◆ **Problem requirements**
Everything from the first line of the records to the line containing "document.statements", inclusive, is to be extracted exactly, and nothing more.
-----
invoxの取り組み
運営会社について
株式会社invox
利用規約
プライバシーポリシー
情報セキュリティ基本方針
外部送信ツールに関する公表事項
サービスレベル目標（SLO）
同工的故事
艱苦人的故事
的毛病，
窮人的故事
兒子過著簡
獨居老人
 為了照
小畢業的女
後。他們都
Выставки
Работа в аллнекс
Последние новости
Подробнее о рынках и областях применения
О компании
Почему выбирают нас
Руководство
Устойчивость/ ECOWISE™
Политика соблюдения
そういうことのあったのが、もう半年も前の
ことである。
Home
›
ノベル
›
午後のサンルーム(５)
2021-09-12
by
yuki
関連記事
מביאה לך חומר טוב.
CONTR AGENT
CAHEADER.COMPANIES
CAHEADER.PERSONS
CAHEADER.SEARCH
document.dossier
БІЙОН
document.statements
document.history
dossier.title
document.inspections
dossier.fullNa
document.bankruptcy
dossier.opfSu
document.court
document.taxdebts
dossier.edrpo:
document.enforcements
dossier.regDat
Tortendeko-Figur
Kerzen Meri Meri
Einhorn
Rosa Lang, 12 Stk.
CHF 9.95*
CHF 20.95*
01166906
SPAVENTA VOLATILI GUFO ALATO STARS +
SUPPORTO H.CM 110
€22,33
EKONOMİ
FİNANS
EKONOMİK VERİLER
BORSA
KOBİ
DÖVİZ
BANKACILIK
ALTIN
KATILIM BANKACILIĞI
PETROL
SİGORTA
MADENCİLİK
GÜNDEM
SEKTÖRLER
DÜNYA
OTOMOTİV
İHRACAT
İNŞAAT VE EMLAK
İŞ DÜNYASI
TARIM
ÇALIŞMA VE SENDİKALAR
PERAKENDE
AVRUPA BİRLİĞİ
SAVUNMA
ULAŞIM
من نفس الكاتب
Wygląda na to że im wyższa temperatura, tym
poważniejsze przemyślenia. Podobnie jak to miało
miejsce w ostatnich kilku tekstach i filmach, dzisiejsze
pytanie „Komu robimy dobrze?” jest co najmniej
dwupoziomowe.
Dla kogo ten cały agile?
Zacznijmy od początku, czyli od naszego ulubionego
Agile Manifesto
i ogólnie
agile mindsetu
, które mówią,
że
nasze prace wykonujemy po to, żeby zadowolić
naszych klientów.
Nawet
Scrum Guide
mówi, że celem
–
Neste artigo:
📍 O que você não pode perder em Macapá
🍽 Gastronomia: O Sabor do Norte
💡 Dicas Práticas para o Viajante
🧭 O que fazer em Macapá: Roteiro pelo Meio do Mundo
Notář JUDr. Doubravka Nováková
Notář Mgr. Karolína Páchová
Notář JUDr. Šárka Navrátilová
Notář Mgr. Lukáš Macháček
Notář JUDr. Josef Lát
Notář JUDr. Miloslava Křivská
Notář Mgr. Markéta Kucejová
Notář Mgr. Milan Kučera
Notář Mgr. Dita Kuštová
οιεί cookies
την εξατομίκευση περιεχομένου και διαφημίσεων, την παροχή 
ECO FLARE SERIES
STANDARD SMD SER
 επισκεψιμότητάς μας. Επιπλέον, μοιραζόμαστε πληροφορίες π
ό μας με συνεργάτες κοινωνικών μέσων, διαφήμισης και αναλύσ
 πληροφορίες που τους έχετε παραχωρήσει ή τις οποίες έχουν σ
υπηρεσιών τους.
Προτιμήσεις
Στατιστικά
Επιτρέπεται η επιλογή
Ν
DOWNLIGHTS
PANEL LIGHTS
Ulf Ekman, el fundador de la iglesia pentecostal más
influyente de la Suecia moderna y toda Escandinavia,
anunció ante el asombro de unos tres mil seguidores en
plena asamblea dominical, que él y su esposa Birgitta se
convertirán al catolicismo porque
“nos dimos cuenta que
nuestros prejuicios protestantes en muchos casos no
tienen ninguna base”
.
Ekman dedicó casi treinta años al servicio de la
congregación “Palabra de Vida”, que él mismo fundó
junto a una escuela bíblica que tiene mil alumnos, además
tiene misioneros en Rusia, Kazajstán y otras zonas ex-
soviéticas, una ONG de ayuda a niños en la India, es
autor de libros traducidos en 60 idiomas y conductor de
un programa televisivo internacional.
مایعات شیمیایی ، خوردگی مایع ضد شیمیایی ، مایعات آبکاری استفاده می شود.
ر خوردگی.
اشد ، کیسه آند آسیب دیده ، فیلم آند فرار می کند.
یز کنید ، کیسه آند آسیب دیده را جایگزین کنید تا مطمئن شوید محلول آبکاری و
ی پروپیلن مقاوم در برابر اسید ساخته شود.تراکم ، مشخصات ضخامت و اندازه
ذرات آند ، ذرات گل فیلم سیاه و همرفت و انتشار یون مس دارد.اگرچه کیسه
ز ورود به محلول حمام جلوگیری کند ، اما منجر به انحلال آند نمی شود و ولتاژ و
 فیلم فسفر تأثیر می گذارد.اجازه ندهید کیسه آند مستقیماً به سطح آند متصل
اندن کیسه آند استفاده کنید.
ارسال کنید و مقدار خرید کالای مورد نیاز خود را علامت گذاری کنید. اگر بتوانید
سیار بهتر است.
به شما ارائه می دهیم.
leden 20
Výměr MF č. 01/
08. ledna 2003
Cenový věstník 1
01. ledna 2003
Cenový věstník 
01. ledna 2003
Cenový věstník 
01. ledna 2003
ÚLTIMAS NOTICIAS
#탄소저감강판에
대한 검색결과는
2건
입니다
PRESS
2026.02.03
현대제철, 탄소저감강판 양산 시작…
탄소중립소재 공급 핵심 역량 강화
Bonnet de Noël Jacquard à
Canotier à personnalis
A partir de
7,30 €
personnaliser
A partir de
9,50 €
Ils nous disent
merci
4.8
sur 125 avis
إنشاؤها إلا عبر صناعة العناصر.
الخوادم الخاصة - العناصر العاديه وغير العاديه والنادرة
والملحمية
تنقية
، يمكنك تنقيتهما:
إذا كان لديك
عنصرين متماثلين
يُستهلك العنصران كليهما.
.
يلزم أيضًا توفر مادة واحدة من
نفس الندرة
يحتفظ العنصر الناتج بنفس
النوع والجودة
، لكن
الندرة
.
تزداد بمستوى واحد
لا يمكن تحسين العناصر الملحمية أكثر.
-----
◆ **Output of the exercise**
invoxの取り組み
運営会社について
株式会社invox
利用規約
プライバシーポリシー
情報セキュリティ基本方針
外部送信ツールに関する公表事項
サービスレベル目標（SLO）
同工的故事
艱苦人的故事
的毛病，
窮人的故事
兒子過著簡
獨居老人
 為了照
小畢業的女
後。他們都
Выставки
Работа в аллнекс
Последние новости
Подробнее о рынках и областях применения
О компании
Почему выбирают нас
Руководство
Устойчивость/ ECOWISE™
Политика соблюдения
そういうことのあったのが、もう半年も前の
ことである。
Home
›
ノベル
›
午後のサンルーム(５)
2021-09-12
by
yuki
関連記事
מביאה לך חומר טוב.
CONTR AGENT
CAHEADER.COMPANIES
CAHEADER.PERSONS
CAHEADER.SEARCH
document.dossier
БІЙОН
document.statements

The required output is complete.